[Extracted page text data]
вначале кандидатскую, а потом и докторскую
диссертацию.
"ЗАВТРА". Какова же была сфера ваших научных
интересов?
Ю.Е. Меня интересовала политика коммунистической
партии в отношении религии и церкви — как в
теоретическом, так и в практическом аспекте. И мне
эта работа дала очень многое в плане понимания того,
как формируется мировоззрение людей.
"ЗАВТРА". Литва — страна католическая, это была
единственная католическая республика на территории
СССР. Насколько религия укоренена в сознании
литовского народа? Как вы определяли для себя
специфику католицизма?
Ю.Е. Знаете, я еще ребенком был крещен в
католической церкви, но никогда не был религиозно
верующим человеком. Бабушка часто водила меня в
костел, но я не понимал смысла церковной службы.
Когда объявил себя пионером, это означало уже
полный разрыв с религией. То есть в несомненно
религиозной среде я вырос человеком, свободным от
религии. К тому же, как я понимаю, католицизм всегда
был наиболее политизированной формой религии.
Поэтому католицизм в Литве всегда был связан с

==

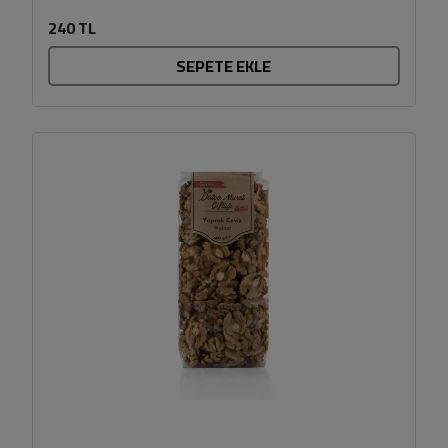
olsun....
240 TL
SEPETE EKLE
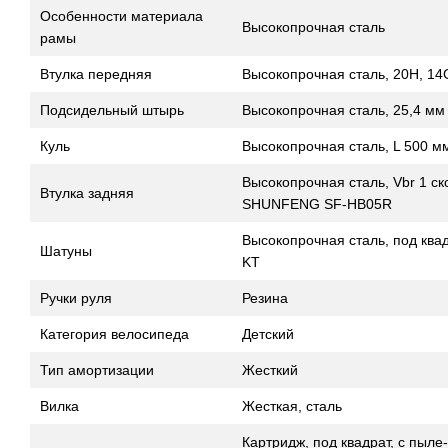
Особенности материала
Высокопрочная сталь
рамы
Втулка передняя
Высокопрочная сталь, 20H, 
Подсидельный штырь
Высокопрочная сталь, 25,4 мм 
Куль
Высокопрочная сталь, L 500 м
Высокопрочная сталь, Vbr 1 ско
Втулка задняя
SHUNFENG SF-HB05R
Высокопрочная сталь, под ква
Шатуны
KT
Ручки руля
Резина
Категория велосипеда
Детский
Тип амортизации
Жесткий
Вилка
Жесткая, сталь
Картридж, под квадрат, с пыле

#### Exercise description:
An exact copy of the lines above, from the one containing "вначале кандидатскую, а потом и докторскую" down to the one containing "Поэтому католицизм в" and including both, is the whole answer; retype it and nothing else.

#### Solution to the exercise:
вначале кандидатскую, а потом и докторскую
диссертацию.
"ЗАВТРА". Какова же была сфера ваших научных
интересов?
Ю.Е. Меня интересовала политика коммунистической
партии в отношении религии и церкви — как в
теоретическом, так и в практическом аспекте. И мне
эта работа дала очень многое в плане понимания того,
как формируется мировоззрение людей.
"ЗАВТРА". Литва — страна католическая, это была
единственная католическая республика на территории
СССР. Насколько религия укоренена в сознании
литовского народа? Как вы определяли для себя
специфику католицизма?
Ю.Е. Знаете, я еще ребенком был крещен в
католической церкви, но никогда не был религиозно
верующим человеком. Бабушка часто водила меня в
костел, но я не понимал смысла церковной службы.
Когда объявил себя пионером, это означало уже
полный разрыв с религией. То есть в несомненно
религиозной среде я вырос человеком, свободным от
религии. К тому же, как я понимаю, католицизм всегда
был наиболее политизированной формой религии.
Поэтому католицизм в Литве всегда был связан с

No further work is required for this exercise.